I.3: Tensor

Everything a transformer does is arithmetic on arrays of numbers. The weights are arrays. The activations flowing between layers are arrays. The attention scores, the intermediate MLP values, the final logits: all arrays. So before we can run a single layer, we need a type to hold one: a tensor.

The word "tensor" sounds like it should be heavy mathematical machinery. For our purposes it is not. A tensor, in an inference engine, is just two things bolted together: a flat block of numbers, and a shape that says how to interpret that flat block as a multi-dimensional grid. A 1024×151936 weight matrix and a 1024-element bias vector are both, underneath, a single contiguous Vec<f32>; the shape is what tells them apart.

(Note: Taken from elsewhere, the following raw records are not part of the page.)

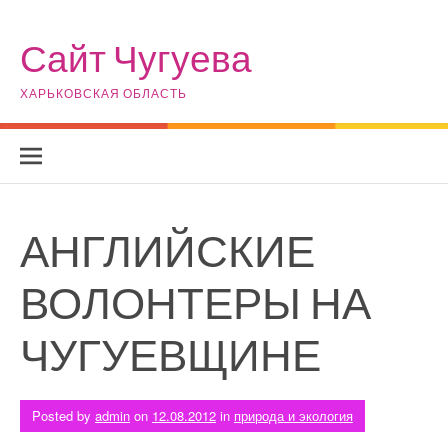
Skip to content
Сайт Чугуева
ХАРЬКОВСКАЯ ОБЛАСТЬ
АНГЛИЙСКИЕ
ВОЛОНТЕРЫ НА
ЧУГУЕВЩИНЕ
Posted by
admin
on
12.08.2012
in
природа и экология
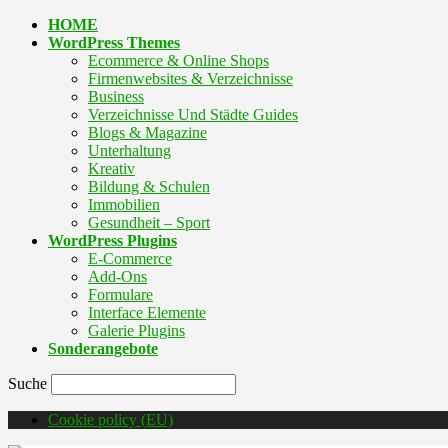
HOME
WordPress Themes
Ecommerce & Online Shops
Firmenwebsites & Verzeichnisse
Business
Verzeichnisse Und Städte Guides
Blogs & Magazine
Unterhaltung
Kreativ
Bildung & Schulen
Immobilien
Gesundheit – Sport
WordPress Plugins
E-Commerce
Add-Ons
Formulare
Interface Elemente
Galerie Plugins
Sonderangebote
Suche
Cookie policy (EU)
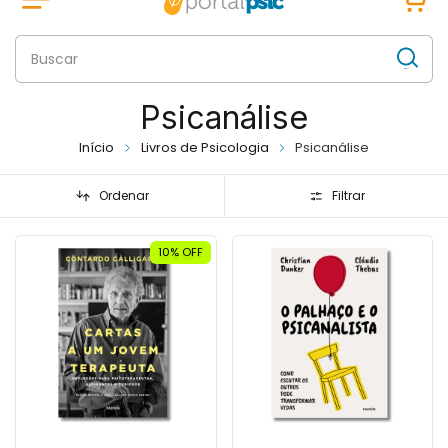
Psicanálise
Início
Livros de Psicologia
Psicanálise
Ordenar
Filtrar
10
% OFF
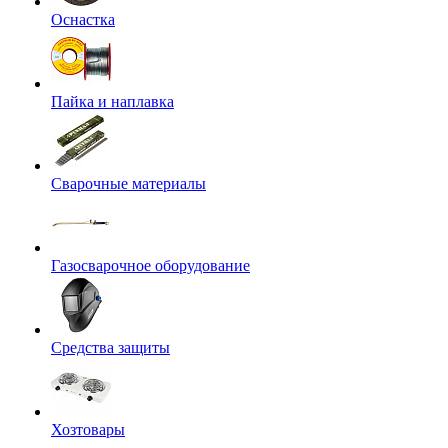
Оснастка
Пайка и наплавка
Сварочные материалы
Газосварочное оборудование
Средства защиты
Хозтовары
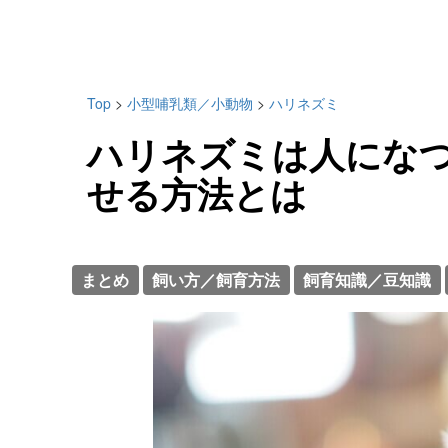
Top
>
小型哺乳類／小動物
>
ハリネズミ
ハリネズミは人にな
せる方法とは
まとめ
飼い方／飼育方法
飼育知識／豆知識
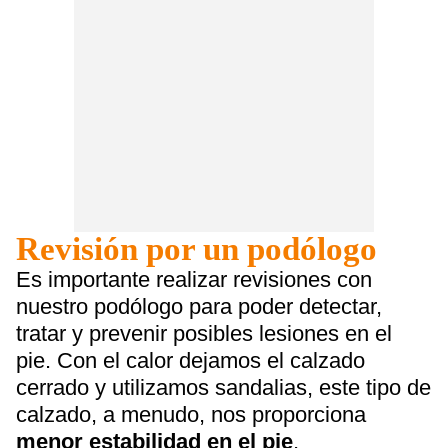
Revisión por un podólogo
Es importante realizar revisiones con
nuestro podólogo para poder detectar,
tratar y prevenir posibles lesiones en el
pie. Con el calor dejamos el calzado
cerrado y utilizamos sandalias, este tipo de
calzado, a menudo, nos proporciona
menor estabilidad en el pie
,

This chapter is short and foundational. We define the Tensor type, and we teach the GGUF parser one new trick: actually reading tensor data off disk. I.1 parsed the tensor index (every tensor's name, shape, and offset) but deliberately never touched the payloads. Now we have somewhere to put them, so GGUF::load_tensor reads the bytes for a named tensor and hands back a Tensor.

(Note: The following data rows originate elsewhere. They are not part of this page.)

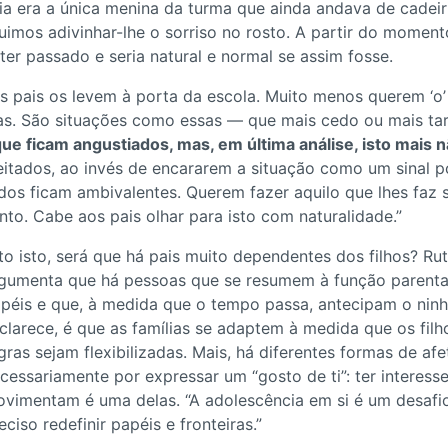
a era a única menina da turma que ainda andava de cadeiri
mos adivinhar-lhe o sorriso no rosto. A partir do momen
ter passado e seria natural e normal se assim fosse.
s pais os levem à porta da escola. Muito menos querem ‘o’ 
gulhas. São situações como essas — que mais cedo ou mais
que ficam angustiados, mas, em última análise, isto mais 
eitados, ao invés de encararem a situação como um sinal pos
os ficam ambivalentes. Querem fazer aquilo que lhes faz
o. Cabe aos pais olhar para isto com naturalidade.”
to isto, será que há pais muito dependentes dos filhos? R
gumenta que há pessoas que se resumem à função parenta
péis e que, à medida que o tempo passa, antecipam o ninh
clarece, é que as famílias se adaptem à medida que os fil
gras sejam flexibilizadas. Mais, há diferentes formas de a
cessariamente por expressar um “gosto de ti”: ter interess
vimentam é uma delas. “A adolescência em si é um desafio
eciso redefinir papéis e fronteiras.”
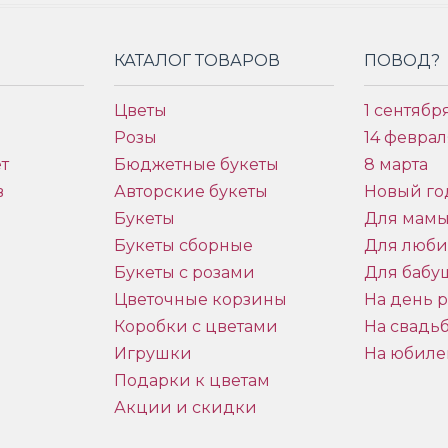
КАТАЛОГ ТОВАРОВ
ПОВОД?
Цветы
1 сентябр
Розы
14 феврал
т
Бюджетные букеты
8 марта
в
Авторские букеты
Новый го
Букеты
Для мам
Букеты сборные
Для люб
Букеты с розами
Для бабу
и
Цветочные корзины
На день 
Коробки с цветами
На свадь
Игрушки
На юбиле
Подарки к цветам
Акции и скидки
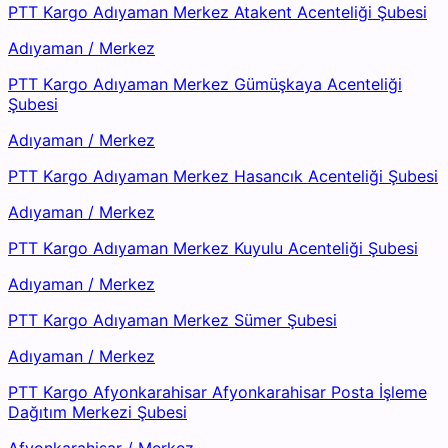
PTT Kargo Adıyaman Merkez Atakent Acenteliği Şubesi
Adıyaman
/
Merkez
PTT Kargo Adıyaman Merkez Gümüşkaya Acenteliği
Şubesi
Adıyaman
/
Merkez
PTT Kargo Adıyaman Merkez Hasancık Acenteliği Şubesi
Adıyaman
/
Merkez
PTT Kargo Adıyaman Merkez Kuyulu Acenteliği Şubesi
Adıyaman
/
Merkez
PTT Kargo Adıyaman Merkez Sümer Şubesi
Adıyaman
/
Merkez
PTT Kargo Afyonkarahisar Afyonkarahisar Posta İşleme
Dağıtım Merkezi Şubesi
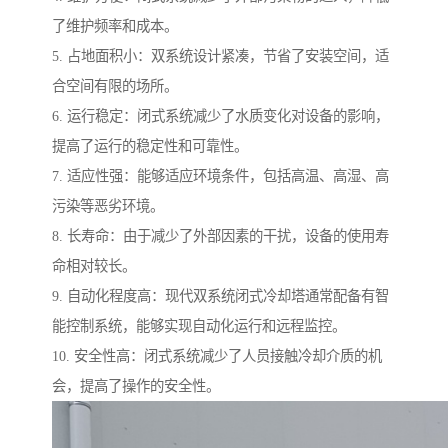
了维护频率和成本。
5. 占地面积小：双系统设计紧凑，节省了安装空间，适
合空间有限的场所。
6. 运行稳定：闭式系统减少了水质变化对设备的影响，
提高了运行的稳定性和可靠性。
7. 适应性强：能够适应环境条件，包括高温、高湿、高
污染等恶劣环境。
8. 长寿命：由于减少了外部因素的干扰，设备的使用寿
命相对较长。
9. 自动化程度高：现代双系统闭式冷却塔通常配备有智
能控制系统，能够实现自动化运行和远程监控。
10. 安全性高：闭式系统减少了人员接触冷却介质的机
会，提高了操作的安全性。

Row-major layout: the one idea that matters

A computer's memory is one-dimensional: a long line of bytes addressed 0, 1, 2, …. A matrix is two-dimensional. To store a matrix in memory you have to flatten it, and there is a choice in how. We use row-major order: lay down the first row, then the second row immediately after it, and so on. The matrix

PLAINTEXT
  ┌ 1  2  3 ┐
  │ 4  5  6 │
  └ 7  8  9 ┘

becomes the flat buffer [1, 2, 3, 4, 5, 6, 7, 8, 9]. The element at row r, column c of an R × C matrix lives at flat index r * C + c. That single formula, r * C + c, is the entire contract. Every kernel we write in the next chapter assumes it. Every weight we load assumes it. Getting one routine to disagree about it is the kind of bug that produces plausible-looking garbage, so we pin it down here, once, and never revisit the question.

Row-major also has a practical consequence: walking a row is walking consecutive memory, which is exactly what a CPU's cache wants. Walking a column jumps C elements each step. This is why some of the kernels in I.4 are written the way they are, but that's getting ahead of ourselves.

GGUF itself stores tensor dimensions in the opposite order to how we want them; it lists the fastest-varying dimension first. A weight matrix the model treats as [rows, cols] appears in the GGUF index as dims = [cols, rows]. We'll reverse that when we load. Keeping our internal convention consistent (shape[0] is rows, the slowest-varying axis) is worth the small reversal at the door.

The Tensor type

The new tensor module is two files. mod.rs is the usual one-liner:

src/tensor/mod.rsRUST
mod tensor;
 
pub use tensor::Tensor;

tensor.rs holds the type. We start with the data itself, wrapped in an enum:

src/tensor/tensor.rsRUST
#[derive(Clone)]
pub(crate) enum TensorData {
    Fp32(Vec<f32>),
}
 
impl std::fmt::Debug for TensorData {
    fn fmt(&self, f: &mut std::fmt::Formatter<'_>) -> std::fmt::Result {
        match self {
            TensorData::Fp32(v) => write!(f, "Fp32({} elems)", v.len()),
        }
    }
}

TensorData is an enum with exactly one variant today: Fp32, a Vec of 32-bit floats. A single-variant enum looks pointless, and right now it nearly is. But it is a deliberate hook. In II.6 we add a Q8_0 variant for quantized weights, where the numbers are stored as 8-bit integers plus per-block scale factors. Making TensorData an enum now means that change is purely additive (a new variant, new match arms) rather than a type rename that ripples through every file. The hand-written Debug keeps log output short: a tensor with a million elements prints Fp32(1000000 elems), not a million numbers.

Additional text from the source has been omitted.